Im gesamten ersten Halbjahr 2026 kam BMW damit auf einen Konzernüberschuss von 2,9 Milliarden Euro. Dies entspricht einem Rückgang um 28,5 Prozent. Die Konzernumsatzerlöse summierten sich auf 62,3 Milliarden Euro, 8,0 Prozent weniger als im entsprechenden Vorjahreszeitraum.
Am 16. Juni 2026 hatte die BMW Group die Jahresprognose für das Geschäftsjahr 2026 angepasst.

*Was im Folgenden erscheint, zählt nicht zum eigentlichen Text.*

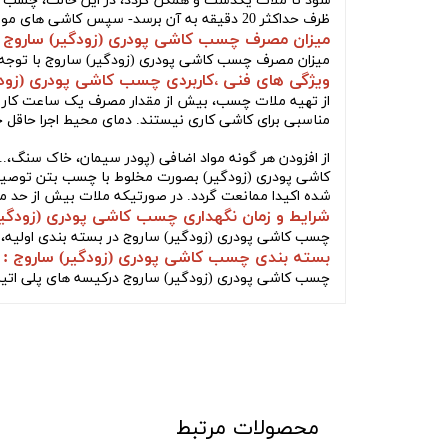
شود تا ملات یکدست و همگن گردد، در این حالت، چسب قاب
ظرف حداکثر 20 دقیقه به آن برسد- سپس کاشی های مورد نظر پس از پاک شدن از گرد و غبار (شستشو با آب بهترین روش است) روی سطح آغشته به چسب، چسبانده شوند.
میزان مصرف چسب کاشی پودری (زودگیر) ساروج :
میزان مصرف
چسب کاشی پودری (زودگیر) ساروج
با توجه به سط
ویژگی های فنی ،کاربردی چسب کاشی پودری (زودگ
از تهیه ملات چسب، بیش از مقدار مصرف یک ساعت کار خودد
مناسبی برای کاشی کاری نیستند. دمای محیط اجرا حاقل حدود 20 رجه سانتی گراد
از افزودن هر گونه مواد اضافی (پودر سیمان، خاک سنگ،...
کاشی پودری (زودگیر)
بصورت مخلوط با چسب بتن توصیه می 
شده اکیدا ممانعت گردد. در صورتیکه ملات بیش از حد م
شرایط و زمان نگهداری چسب کاشی پودری (زودگیر)
چسب کاشی پودری (زودگیر) ساروج
در بسته بندی اولیه،
بسته بندی چسب کاشی پودری (زودگیر) ساروج :
چسب کاشی پودری (زودگیر) ساروج در
کیسه های پلی اتیلن 25 کیلوگرمی می 
محصولات مرتبط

Während in Europa und den USA weiter positive Volumenentwicklungen erwartet werden, können diese die Absatzentwicklung in China und Asien Pazifik nicht kompensieren, erklärte der Automobilkonzern. Die BMW Group geht von einem Rückgang des chinesischen Automobilmarktes aus. Darüber hinaus würden chinesische Fahrzeuge zunehmend auch in weiteren Märkten der Region Asien-Pazifik abgesetzt, was zu einer Intensivierung des Wettbewerbs führe. Die BMW Group könne sich der intensiveren Wettbewerbssituation nicht entziehen.
Das „Handelsblatt“ hatte am Mittwoch unter Berufung auf „Konzernkreise“ berichtet, dass BMW weltweit etwa 8.000 Stellen abbauen will. Demnach soll durch das Programm zum Stellenabbau jährlich eine Milliarde Euro eingespart werden.